Moretti non era sicuro di voler andare con i due lazzari. Li scrutò con uno sguardo obliquo. Il primo era l'uomo calvo con le orecchie a punta che aveva sentito chiamare col nome di Stefano; l'altro era un tizio tarchiato che odorava di tabacco e che si esprimeva quasi esclusivamente in dialetto. Salvatore? Era questo il suo nome? Forse... Di certo, nessuno dei due aveva mosso un dito in sua difesa, mentre quel mostro, quella belva dal corpo di ragazzo e dal viso bendato gli aveva affondato i denti in faccia. Senza dubbio lo avrebbero lasciato sbranare con la massima tranquillità, se in suo soccorso non fosse intervenuta...
— Devo aspettare la giornalista... — obiettò guardingo
— Lei e il vecchio mi hanno detto di... — Lascia perdere. — tagliò corto l'uomo calvo — Li aspetteresti a vuoto: ne avranno per parecchio.

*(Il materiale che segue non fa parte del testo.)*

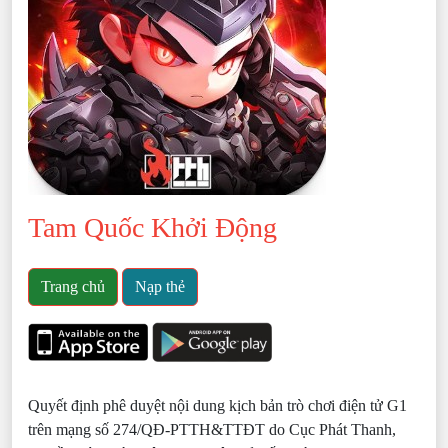
Tam Quốc Khởi Động
Trang chủ
Nạp thẻ
Quyết định phê duyệt nội dung kịch bản trò chơi điện tử G1
trên mạng số 274/QĐ-PTTH&TTĐT do Cục Phát Thanh,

Moretti dovette riconoscere che l'altro aveva ragione. Sia la donna che il vecchio erano rimasti più che colpiti dal contenuto della Seagate: non sarebbe stata un'impresa semplice recuperare quel tanto di lucidità e chiarezza mentale necessaria per definire una linea d'azione. Quanto a lui, quanto aveva appreso lo aveva sì stupito ma anche, in fondo, convinto dei sospetti che da tempo nutriva sul ruolo della Sezione e della sua stessa presenza in quella città. I misteri, le eterne domande che lo assillavano avevano infine avuto la loro risposta.
Nel modo peggiore. Si mosse verso i due lazzari. Attento.
— Ti sei deciso, sbirro?
— Non chiamatemi così. — protestò Moretti.
Il tizio tarchiato roteò gli occhi, sorpreso. — E comm' t'aggio 'a chiama'?
— Il mio nome è Jacques.
— Comm' vuo' tu, sbirro. — concordò pacificamente l'altro. Moretti scrollò le spalle: non aveva diritto di pretendere di più, in fondo. I due lo condussero attraverso un dedalo di lunghi corridoi male illuminati e grevi di odori umani. Percorsero un breve tratto allo scoperto, durante il quale Moretti si sorprese a scrutare il cielo terso alla ricerca di genofalchi. Ma nessuna forma scura, neppure i gabbiani, solcava l'azzurro. Tornati al coperto, discesero una breve rampa, che li portò rapidamente a un angusto sotterraneo dall'aria fumosa. Su un lungo tavolaccio, consunto agli angoli e solcato da graffi profondi come ferite, erano ammonticchiate delle armi.
— Le conosci? — chiese Stefano, brusco.
— AIM32. — rispose automaticamente Moretti
— Armamento individuale multifunzione. Fabbricazione tedesca.